Problem details> Report every line of the records beneath this task that holds the string "жылы".

+++ Given data

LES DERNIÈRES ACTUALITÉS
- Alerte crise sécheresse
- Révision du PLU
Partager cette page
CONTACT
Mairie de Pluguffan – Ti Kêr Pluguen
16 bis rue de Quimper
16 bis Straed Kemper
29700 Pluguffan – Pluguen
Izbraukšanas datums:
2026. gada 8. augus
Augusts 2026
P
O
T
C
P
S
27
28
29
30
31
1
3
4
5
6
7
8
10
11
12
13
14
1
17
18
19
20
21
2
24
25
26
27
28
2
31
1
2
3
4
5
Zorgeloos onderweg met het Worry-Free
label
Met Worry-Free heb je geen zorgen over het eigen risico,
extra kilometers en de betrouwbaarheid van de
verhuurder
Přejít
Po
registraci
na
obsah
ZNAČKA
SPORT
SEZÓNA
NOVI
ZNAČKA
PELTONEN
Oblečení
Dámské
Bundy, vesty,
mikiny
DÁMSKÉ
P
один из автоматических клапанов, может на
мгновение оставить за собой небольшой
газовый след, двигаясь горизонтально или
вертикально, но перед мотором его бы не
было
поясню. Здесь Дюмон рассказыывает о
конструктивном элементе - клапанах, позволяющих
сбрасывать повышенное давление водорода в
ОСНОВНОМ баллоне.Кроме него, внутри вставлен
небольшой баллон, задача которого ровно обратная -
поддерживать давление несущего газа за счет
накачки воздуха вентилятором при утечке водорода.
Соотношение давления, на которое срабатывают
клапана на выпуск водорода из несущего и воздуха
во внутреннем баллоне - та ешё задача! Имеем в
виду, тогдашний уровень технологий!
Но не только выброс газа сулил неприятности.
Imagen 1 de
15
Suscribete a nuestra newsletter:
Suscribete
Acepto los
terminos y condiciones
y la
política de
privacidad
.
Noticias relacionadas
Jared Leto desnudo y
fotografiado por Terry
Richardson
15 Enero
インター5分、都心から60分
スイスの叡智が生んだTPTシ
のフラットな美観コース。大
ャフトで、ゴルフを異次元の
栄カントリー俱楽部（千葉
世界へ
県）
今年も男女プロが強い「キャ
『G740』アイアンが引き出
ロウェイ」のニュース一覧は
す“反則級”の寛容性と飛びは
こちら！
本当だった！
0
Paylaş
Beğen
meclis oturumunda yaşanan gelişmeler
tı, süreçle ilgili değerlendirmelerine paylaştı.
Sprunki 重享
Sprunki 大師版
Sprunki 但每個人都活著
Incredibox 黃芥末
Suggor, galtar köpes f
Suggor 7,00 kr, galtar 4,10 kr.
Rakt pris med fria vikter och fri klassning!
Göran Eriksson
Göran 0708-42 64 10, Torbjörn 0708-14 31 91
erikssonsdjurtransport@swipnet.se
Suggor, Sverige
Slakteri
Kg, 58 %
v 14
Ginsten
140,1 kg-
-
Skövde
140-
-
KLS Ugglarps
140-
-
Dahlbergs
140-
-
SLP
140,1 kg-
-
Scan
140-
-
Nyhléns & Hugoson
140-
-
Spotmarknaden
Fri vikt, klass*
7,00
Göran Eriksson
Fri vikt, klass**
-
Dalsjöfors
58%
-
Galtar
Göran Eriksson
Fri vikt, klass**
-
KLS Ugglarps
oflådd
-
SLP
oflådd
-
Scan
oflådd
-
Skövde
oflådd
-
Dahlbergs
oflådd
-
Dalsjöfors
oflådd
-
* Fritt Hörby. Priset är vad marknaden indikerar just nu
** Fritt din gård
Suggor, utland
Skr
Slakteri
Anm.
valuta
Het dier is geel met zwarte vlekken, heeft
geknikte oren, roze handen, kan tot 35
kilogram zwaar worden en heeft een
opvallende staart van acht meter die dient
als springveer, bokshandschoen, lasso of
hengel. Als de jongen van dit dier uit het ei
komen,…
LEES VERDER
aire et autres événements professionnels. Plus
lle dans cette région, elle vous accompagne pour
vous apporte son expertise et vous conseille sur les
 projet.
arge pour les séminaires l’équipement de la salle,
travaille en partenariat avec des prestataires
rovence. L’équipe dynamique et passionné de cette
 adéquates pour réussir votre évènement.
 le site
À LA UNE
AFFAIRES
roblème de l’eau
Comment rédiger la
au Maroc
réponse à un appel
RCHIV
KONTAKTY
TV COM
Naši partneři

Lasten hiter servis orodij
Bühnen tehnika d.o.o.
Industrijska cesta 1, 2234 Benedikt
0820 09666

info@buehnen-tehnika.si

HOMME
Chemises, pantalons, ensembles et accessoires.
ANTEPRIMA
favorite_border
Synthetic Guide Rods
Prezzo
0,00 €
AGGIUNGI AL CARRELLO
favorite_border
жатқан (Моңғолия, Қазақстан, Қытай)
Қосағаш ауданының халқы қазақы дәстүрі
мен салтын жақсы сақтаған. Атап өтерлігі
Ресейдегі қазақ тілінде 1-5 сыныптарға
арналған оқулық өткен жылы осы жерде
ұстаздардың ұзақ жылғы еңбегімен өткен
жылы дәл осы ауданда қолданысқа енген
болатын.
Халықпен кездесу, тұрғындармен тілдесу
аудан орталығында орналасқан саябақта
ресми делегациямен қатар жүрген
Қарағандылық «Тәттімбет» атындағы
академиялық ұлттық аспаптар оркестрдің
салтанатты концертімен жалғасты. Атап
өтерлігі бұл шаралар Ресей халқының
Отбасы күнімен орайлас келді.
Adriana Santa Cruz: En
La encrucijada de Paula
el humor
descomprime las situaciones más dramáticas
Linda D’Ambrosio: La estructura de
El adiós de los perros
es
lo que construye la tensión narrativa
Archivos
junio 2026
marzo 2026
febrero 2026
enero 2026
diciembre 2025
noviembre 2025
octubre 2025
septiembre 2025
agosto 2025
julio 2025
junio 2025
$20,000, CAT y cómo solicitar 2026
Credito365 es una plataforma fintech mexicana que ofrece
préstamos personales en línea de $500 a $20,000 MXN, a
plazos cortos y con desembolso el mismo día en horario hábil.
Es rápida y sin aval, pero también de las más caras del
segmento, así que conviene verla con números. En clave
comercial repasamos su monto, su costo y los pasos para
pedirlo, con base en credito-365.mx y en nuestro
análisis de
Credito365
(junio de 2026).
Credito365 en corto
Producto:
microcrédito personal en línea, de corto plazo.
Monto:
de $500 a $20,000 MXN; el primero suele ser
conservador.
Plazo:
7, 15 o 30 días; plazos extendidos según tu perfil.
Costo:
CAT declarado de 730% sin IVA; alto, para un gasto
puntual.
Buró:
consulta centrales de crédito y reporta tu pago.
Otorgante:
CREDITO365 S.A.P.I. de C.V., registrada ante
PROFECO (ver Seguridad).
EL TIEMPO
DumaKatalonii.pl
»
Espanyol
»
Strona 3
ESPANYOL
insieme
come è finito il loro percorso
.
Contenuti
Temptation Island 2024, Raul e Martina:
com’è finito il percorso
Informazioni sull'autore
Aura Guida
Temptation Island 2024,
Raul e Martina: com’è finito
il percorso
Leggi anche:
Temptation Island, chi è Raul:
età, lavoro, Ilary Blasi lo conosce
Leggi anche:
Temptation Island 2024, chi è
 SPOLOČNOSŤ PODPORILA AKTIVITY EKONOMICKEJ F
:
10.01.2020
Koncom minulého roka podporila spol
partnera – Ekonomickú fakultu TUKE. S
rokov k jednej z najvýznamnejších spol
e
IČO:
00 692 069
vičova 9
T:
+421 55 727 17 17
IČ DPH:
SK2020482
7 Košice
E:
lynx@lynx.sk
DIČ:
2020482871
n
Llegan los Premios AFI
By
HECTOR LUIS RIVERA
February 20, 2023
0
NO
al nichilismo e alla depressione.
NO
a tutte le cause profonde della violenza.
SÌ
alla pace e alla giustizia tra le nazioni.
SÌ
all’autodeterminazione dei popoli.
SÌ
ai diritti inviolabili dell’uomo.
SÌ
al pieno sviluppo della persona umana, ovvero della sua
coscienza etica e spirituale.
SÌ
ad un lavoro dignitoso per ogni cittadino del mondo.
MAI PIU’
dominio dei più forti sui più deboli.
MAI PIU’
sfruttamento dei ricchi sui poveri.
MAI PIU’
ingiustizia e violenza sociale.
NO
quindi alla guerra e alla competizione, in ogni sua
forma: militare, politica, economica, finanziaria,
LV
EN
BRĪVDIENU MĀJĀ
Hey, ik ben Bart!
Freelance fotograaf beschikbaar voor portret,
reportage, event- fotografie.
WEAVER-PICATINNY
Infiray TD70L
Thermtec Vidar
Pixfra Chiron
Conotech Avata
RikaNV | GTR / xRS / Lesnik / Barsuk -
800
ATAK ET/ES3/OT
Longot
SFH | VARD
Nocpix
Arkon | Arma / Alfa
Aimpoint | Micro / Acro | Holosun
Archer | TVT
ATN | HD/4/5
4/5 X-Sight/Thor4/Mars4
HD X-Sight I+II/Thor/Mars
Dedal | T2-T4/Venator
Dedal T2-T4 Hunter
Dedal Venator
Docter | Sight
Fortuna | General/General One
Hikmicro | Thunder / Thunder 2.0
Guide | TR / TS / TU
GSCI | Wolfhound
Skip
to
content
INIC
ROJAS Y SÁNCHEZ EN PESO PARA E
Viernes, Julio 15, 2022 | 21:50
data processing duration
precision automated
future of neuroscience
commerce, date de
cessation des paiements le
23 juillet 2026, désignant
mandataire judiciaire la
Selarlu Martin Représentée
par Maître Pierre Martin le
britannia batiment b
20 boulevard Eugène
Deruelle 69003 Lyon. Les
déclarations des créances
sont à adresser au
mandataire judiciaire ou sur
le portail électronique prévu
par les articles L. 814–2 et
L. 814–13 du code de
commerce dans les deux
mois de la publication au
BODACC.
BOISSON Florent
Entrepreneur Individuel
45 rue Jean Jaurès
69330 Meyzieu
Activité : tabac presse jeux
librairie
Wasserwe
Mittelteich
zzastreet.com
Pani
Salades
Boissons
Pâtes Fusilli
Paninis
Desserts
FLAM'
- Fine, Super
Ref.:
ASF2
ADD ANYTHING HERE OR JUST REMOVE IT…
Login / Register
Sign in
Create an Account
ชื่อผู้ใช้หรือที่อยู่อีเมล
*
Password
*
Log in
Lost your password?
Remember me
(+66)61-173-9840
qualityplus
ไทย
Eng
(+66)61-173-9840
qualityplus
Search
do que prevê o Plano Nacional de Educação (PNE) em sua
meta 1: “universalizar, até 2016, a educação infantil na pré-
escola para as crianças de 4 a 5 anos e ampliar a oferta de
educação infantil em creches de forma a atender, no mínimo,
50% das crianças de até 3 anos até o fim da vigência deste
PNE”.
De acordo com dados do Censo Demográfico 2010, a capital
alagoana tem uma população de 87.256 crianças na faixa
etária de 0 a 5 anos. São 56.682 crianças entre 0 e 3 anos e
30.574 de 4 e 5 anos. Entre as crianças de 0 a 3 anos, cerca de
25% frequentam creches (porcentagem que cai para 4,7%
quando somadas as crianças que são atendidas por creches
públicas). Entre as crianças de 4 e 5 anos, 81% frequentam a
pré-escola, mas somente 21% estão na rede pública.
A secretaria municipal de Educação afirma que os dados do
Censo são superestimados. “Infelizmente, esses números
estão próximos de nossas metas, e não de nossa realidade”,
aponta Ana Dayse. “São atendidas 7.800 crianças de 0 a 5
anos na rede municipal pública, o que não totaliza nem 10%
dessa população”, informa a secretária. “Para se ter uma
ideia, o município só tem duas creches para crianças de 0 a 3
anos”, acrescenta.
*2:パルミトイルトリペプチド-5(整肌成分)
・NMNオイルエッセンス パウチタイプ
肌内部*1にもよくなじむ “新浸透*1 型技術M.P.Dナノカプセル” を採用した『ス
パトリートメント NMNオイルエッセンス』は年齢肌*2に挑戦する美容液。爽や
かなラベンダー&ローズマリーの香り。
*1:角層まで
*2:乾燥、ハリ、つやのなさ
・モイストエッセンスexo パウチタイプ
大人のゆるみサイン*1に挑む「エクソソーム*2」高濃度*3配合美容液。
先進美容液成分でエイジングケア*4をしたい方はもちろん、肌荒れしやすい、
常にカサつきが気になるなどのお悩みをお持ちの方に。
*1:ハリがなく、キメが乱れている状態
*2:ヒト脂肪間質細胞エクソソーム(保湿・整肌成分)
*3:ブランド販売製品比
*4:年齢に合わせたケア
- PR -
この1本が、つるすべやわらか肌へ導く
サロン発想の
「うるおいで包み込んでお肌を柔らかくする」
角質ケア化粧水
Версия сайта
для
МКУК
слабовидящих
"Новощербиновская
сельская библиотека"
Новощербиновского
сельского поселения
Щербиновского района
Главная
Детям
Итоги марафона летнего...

++++++

Response to this exercise>
арналған оқулық өткен жылы осы жерде
жылы дәл осы ауданда қолданысқа енген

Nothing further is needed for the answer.